其實我覺得是那樹像千手千指在鉤住我,而不是我撞倒它,因為我本來飛的下方沒什麼樹的啊,那棟房子旁邊光禿禿的。因為我朝下飛的時候,整個場景換成霧茫茫的,下面突然伸出像千手千指帶鉤鉤的黑白怪樹,所以我才繳到它一段 (2),馬上回頭對它喊「吽呸」、「吽吽呸」——(這個咒)搞不清楚。

 


No. 235. 2006/12/15 () 08:37AM (recorded 07'10"+1"01"+10"+22") 亡者之窟

 

一次蠻恐怖的出體。我在外婆家,配置是不太像,我在弄什麼,「小表哥」走出來,他好像是剛刷完牙,要出去,晚上場景。他在門口那裡,媽媽說:「要進來要六十六道門。」我便說:「六十六道門是指『我們家』所有全部的門加起來,從大門外到進來也不過三道門。」因為「小表哥」住樓上,三道門還包括他出他的門,這裡兩道——鐵門加門。我覺得我用『我們家』有點怪,因為那是外婆家,但我卻用『我們家』來稱呼,但一時也不知道要稱什麼家。他上去了,我起身,右口袋別了一枝藍色 Lamy 鋼筆,我看到地上為什麼是我的衣服?因為睡前才收進來,這時候便曉得了,但為什麼覺得是晚上?我覺得是晚上,我才剛睡——啊哈!我從來沒有晚上「出來」過,所以我馬上朝落地門窗,直接奔就出來了。

 

飛出來之後,好黑呀!因為是晚上所以好黑——我一直認定是晚上,所以我以為是我晚上才剛睡著,我從來沒有晚上這樣清醒出體過。出來一陣子之後,才想起要唸咒,就來唸上師心咒,「嗡阿吽,班雜咕嚕貝瑪悉地吽。」我不知道我突然覺得我的耳朵的壓力好大,因為可能我覺得是晚上,我心裡有閃過一個意念是:「半夜兩、三點的——好像是兩點多,外面那種非人不是正是活躍時段嗎?」我閃過一下下而已,然後,果不其然,來了 (3)

 

我耳朵被罩住了,唸咒的聲音跟我唸咒的意念有大概 1/10 的秒差,總之不是同步的,但觀察我唸出來的聲音又是我的聲音。

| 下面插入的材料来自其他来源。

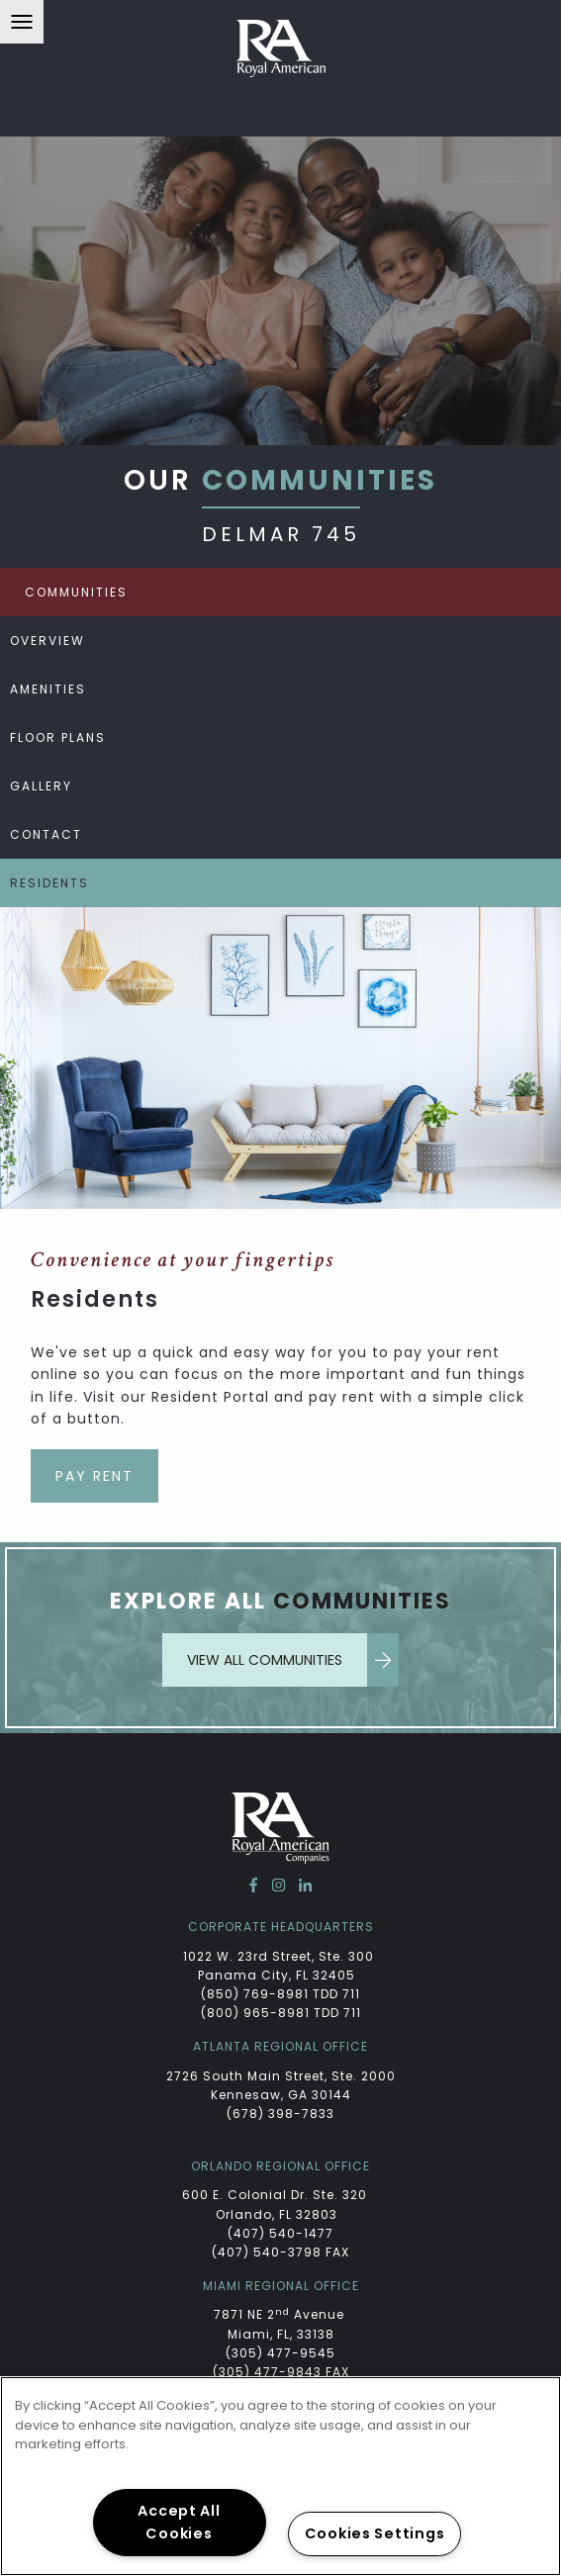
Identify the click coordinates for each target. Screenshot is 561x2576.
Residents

好,沒問題,我手腳合十,但後來,我感覺我被「吸」走了,我整個往右側吸,水平地被吸入,我覺得我像是被一個很大的吸塵器吸,而不是往下掉到水裡之類的。我又閃過一個意念:「真的不行,我就把自己搞醒,就這樣。」當然我力量就被吸走,然後繼續唸:「嗡阿吽,班雜咕嚕貝瑪悉地吽。」可是,唸著唸著,我覺得有一些「魔障」的聲音,有點像恐怖電影的那種音效,我不是講驚悚片,反而有點像「亡者之道」」(註二)——電影 The Lord of Rings 第三集,Aragorn 去搬救兵,要借用那些亡者的力量——大批人馬的感覺。所以,好多好多好多的「東西」在我的周邊,可是我又唸上師心咒啊,那時有閃過想法:「有什麼咒可以保護我?」一時想不起來,就還是唸上師心咒,但是不斷反覆唸到突然有一句之後,完全想不起來!我完全想不起來,就是「嗡阿吽,班雜」,後面什麼蓮花、悉地,忘得一乾二淨。沒辦法就只好唸百字明咒,「嗡,班雜,沙埵沙麻亞」,可是那時候我往下了,那些妖厲鬼怪的量體已經非常非常多了。我想:「我實在是不能唸百字明咒啊,我一唸百字明咒我就死定了!」我被吸到一個好大好大都是那種「東西」的裡面,全部都是黑的,我雖然看不見,但我可以感受 (4)(5)。我覺得是一個非常巨大的洞穴,它像是一個橫向的、很大的隧道,然後那股壓力非常大,蓋住了我的感知,像一個金鐘罩一樣地罩住我,感覺不是那麼舒服,甚至是有點驚悚的,但我還算鎮定就是了,這時候我就醒了。

 

註二:「亡者之道」(亡者之路)

眾人不禁覺得寒顫,唯一的例外是精靈勒苟拉斯(Legolas),因為人類的幽靈對他來說並沒有任何威脅。就在亞拉岡(Aragorn)的帶領和堅強的意志力控制下,所有的的登丹人和座騎都跟著他一起進入(亡者之道)。洛汗國的駿馬阿羅德退卻了,牠在那肉眼所不能見的壓力和恐懼下渾身冒汗,不停發抖。門外只剩下矮人金靂(Gimli),他一頭衝了進去,連他也都被撲天蓋地的黑暗所籠罩。這是極端詭異不尋常的!身為葛羅音之子的金靂,曾經探索過無數的地下通道,卻從來沒有過這樣的感覺,他什麼都看不見。四面八方傳來那種永無止境的呢喃聲,那種聲音是他從來沒有聽過的。兩邊都沒有任何的牆壁,讓人不寒而慄的氣息飄移在四周。彷彿就要將他吞沒的陰影一直緊追在後,低語聲像是遠處的悶響一樣不停地朝他進逼。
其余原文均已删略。